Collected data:
++++++++++

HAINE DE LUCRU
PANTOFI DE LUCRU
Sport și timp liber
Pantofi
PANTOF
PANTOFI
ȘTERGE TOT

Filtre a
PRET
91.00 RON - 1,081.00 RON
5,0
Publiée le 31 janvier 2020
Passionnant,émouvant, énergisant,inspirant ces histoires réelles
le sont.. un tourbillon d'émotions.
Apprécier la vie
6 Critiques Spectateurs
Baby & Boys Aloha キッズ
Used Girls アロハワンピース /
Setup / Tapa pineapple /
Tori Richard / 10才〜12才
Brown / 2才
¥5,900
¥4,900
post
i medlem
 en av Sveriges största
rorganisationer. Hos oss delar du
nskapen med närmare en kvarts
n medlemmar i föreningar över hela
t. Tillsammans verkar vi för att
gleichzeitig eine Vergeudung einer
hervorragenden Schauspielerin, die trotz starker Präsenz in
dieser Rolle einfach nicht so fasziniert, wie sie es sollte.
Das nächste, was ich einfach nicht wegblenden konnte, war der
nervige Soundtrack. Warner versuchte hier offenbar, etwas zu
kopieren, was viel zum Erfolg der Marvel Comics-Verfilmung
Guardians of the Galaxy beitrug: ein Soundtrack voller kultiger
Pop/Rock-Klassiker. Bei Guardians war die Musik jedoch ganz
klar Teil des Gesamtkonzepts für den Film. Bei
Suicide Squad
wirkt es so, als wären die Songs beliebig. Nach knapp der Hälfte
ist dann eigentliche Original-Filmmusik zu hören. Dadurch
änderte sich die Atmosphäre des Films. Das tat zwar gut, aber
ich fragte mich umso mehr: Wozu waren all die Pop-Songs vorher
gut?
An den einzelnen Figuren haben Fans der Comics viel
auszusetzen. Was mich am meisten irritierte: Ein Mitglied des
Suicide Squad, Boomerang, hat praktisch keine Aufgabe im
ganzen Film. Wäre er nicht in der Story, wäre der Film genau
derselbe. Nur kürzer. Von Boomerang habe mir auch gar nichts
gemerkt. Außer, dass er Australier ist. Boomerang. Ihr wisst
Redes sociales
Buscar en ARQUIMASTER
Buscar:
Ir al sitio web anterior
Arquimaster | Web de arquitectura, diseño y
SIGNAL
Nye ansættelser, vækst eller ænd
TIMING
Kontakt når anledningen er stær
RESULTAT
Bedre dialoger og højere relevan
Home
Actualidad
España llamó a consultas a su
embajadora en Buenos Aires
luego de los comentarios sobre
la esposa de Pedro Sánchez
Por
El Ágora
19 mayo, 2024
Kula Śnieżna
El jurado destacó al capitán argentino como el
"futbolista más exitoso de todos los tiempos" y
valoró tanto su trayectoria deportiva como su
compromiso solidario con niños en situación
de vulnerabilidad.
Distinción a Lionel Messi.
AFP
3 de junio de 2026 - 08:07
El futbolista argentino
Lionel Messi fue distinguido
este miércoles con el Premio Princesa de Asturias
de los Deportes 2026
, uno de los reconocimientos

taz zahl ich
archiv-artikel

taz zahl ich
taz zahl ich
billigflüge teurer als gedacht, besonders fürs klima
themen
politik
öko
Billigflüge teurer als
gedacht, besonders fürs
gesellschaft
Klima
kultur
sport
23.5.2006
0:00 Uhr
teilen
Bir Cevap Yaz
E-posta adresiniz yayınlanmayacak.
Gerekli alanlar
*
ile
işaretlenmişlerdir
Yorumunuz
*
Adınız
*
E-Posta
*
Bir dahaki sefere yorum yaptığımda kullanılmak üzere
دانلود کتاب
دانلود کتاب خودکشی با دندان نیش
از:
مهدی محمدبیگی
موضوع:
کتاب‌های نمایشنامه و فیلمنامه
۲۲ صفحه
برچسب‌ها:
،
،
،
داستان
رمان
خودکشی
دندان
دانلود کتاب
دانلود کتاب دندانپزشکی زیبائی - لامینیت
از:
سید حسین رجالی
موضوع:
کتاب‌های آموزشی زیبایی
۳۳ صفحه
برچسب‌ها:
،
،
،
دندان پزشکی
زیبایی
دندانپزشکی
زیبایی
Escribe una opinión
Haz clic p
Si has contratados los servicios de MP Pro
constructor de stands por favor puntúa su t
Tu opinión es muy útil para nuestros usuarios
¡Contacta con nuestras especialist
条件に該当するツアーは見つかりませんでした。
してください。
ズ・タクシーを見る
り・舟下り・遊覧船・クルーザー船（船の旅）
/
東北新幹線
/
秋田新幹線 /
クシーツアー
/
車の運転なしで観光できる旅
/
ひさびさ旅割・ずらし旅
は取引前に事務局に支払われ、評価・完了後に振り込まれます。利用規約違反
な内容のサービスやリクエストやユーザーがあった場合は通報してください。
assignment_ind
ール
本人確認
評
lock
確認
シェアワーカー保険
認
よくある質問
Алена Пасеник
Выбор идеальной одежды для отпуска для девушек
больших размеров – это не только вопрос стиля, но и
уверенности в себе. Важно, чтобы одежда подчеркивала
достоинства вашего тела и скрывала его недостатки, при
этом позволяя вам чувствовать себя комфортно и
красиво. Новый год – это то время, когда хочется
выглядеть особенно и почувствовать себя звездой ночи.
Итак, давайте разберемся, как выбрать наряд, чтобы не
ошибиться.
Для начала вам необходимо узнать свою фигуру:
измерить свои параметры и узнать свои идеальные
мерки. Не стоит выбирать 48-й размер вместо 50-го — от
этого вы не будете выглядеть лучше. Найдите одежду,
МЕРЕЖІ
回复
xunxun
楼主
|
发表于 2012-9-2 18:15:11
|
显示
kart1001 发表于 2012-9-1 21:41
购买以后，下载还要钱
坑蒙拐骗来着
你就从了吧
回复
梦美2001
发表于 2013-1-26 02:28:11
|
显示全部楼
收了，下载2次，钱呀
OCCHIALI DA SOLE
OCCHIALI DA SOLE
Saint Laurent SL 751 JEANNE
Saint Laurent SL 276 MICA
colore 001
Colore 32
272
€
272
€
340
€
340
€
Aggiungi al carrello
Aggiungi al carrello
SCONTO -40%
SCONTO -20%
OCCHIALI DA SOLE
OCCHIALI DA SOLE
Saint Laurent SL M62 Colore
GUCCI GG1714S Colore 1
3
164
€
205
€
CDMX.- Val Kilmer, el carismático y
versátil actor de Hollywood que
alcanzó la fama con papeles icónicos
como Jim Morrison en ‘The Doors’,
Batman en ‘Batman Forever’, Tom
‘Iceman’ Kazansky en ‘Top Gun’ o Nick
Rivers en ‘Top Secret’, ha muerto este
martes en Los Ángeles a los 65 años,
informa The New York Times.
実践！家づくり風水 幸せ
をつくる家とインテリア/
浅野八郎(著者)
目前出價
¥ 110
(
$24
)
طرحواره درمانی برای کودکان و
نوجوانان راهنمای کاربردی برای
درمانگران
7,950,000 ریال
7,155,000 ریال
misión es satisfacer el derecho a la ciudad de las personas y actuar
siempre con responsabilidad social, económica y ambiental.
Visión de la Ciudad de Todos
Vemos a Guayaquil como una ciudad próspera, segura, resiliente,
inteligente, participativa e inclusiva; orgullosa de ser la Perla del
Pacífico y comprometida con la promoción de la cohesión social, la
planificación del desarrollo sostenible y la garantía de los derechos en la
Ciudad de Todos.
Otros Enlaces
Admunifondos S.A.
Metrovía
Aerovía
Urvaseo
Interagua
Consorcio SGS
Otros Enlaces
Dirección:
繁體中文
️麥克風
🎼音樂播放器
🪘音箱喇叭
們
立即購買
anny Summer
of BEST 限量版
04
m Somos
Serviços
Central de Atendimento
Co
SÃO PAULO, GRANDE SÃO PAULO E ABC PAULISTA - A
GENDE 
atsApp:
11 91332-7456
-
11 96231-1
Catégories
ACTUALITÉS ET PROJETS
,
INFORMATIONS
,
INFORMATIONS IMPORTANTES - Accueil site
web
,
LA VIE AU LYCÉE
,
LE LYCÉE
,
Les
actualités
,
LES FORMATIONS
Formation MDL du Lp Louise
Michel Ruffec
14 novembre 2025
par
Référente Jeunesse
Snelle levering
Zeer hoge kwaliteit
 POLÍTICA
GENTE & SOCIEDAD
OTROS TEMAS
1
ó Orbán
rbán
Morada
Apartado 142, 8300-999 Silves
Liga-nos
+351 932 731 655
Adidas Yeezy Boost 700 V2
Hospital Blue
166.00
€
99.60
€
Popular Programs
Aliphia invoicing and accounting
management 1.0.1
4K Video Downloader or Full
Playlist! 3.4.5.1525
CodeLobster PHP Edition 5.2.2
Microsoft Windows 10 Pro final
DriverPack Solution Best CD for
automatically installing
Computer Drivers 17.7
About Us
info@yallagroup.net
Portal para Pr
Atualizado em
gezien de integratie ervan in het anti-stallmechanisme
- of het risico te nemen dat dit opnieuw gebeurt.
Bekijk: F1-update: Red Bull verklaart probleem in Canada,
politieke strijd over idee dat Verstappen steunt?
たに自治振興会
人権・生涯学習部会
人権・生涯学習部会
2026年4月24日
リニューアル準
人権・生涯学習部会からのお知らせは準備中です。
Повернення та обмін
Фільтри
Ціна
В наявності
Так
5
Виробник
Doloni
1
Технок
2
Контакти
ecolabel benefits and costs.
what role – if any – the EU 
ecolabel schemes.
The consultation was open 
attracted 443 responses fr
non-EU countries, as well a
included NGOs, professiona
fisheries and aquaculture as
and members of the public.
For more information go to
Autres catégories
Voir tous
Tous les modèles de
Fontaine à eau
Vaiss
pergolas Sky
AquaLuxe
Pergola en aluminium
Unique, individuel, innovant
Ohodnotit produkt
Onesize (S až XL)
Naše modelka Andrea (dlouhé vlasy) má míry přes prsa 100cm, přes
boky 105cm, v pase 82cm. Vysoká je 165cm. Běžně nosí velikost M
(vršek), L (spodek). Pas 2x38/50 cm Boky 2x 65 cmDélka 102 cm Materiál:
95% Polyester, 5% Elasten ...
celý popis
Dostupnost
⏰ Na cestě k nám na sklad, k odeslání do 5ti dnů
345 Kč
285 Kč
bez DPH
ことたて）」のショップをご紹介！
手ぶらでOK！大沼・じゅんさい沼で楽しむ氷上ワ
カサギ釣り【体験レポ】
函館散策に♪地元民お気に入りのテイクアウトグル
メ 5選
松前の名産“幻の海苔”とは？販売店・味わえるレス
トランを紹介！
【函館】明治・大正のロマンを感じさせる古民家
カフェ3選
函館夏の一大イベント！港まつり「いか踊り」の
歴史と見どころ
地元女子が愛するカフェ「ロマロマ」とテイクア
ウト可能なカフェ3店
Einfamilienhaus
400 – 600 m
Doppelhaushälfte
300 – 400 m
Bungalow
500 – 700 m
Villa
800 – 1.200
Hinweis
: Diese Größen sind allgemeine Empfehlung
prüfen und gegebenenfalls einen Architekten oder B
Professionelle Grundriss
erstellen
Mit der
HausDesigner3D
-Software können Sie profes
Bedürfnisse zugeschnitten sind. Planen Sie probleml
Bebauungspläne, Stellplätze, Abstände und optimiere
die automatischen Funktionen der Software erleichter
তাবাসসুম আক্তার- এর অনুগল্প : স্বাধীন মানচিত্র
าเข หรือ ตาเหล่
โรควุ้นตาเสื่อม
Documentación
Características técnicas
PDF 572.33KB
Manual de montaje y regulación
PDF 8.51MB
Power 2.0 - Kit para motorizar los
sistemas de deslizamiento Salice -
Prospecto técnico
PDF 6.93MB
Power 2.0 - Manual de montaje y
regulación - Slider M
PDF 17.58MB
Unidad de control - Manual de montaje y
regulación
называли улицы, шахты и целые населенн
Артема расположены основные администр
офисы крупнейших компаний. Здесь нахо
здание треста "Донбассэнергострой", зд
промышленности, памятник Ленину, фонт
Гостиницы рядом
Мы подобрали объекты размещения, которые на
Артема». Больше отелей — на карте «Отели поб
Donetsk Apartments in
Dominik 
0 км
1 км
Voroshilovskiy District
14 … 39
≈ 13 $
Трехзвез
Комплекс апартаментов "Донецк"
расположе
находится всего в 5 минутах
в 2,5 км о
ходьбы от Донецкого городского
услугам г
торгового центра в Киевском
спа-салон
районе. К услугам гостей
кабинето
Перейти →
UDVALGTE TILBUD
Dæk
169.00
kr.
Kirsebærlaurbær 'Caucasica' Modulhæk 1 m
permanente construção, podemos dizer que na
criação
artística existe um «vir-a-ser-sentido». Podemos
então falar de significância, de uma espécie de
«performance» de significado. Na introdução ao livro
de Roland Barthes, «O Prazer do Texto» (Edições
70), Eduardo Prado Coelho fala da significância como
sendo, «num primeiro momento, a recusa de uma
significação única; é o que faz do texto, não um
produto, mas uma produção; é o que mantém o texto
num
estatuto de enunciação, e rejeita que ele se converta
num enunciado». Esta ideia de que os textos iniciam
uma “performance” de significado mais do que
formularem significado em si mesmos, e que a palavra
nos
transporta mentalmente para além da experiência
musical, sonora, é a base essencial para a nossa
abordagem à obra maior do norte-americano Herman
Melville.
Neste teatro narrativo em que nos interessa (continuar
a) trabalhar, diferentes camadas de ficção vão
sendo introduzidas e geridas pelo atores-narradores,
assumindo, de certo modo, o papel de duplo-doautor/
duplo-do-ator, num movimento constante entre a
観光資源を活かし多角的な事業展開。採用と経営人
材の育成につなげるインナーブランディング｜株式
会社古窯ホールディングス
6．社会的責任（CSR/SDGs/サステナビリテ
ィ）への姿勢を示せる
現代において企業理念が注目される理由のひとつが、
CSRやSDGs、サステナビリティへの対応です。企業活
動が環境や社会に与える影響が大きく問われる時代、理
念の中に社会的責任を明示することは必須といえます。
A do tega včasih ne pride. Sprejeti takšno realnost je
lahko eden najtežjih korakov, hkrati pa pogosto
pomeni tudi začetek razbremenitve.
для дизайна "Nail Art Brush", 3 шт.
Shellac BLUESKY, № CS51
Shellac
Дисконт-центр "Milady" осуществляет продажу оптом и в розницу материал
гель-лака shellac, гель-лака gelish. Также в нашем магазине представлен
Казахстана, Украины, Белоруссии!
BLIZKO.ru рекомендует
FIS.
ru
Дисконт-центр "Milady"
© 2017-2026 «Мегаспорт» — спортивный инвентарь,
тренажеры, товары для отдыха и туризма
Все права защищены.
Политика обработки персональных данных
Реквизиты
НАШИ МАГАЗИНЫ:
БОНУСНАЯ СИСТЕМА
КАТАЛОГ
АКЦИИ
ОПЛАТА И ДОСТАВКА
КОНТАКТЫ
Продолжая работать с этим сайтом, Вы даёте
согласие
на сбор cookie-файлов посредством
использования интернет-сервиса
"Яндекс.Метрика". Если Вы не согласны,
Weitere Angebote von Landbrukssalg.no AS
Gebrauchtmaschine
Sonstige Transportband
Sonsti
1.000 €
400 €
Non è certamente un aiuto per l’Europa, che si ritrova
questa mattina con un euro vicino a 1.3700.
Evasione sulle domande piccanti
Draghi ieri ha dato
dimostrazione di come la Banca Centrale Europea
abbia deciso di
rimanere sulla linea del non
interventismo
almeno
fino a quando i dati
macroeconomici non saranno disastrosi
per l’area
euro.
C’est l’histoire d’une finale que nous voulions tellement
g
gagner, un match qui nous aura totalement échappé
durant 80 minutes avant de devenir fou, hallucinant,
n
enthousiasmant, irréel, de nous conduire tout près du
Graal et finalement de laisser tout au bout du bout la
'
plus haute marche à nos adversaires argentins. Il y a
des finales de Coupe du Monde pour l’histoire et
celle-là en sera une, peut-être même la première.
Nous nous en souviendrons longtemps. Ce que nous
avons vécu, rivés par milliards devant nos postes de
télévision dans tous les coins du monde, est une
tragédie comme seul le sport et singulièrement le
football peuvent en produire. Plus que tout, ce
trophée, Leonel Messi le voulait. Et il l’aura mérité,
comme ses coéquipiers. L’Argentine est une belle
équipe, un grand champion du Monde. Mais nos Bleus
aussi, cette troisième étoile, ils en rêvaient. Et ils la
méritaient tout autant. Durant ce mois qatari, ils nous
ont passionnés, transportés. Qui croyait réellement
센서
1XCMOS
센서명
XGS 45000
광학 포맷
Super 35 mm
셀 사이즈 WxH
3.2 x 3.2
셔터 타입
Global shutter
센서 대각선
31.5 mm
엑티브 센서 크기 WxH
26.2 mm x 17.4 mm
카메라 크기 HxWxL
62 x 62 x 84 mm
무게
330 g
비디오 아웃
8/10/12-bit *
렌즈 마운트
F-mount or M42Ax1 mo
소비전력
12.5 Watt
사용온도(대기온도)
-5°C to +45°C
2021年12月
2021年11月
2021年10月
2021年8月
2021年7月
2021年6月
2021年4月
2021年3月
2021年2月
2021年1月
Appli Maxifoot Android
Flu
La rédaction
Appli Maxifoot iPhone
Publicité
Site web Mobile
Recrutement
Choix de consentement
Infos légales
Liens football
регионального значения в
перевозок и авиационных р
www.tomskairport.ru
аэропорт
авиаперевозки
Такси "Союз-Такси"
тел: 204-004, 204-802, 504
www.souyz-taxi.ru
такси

++++++++++

Write out the lines of the entries, word for word, from the first through the one containing "hervorragenden Schauspielerin, die", and stop at that line.

HAINE DE LUCRU
PANTOFI DE LUCRU
Sport și timp liber
Pantofi
PANTOF
PANTOFI
ȘTERGE TOT

Filtre a
PRET
91.00 RON - 1,081.00 RON
5,0
Publiée le 31 janvier 2020
Passionnant,émouvant, énergisant,inspirant ces histoires réelles
le sont.. un tourbillon d'émotions.
Apprécier la vie
6 Critiques Spectateurs
Baby & Boys Aloha キッズ
Used Girls アロハワンピース /
Setup / Tapa pineapple /
Tori Richard / 10才〜12才
Brown / 2才
¥5,900
¥4,900
post
i medlem
 en av Sveriges största
rorganisationer. Hos oss delar du
nskapen med närmare en kvarts
n medlemmar i föreningar över hela
t. Tillsammans verkar vi för att
gleichzeitig eine Vergeudung einer
hervorragenden Schauspielerin, die trotz starker Präsenz in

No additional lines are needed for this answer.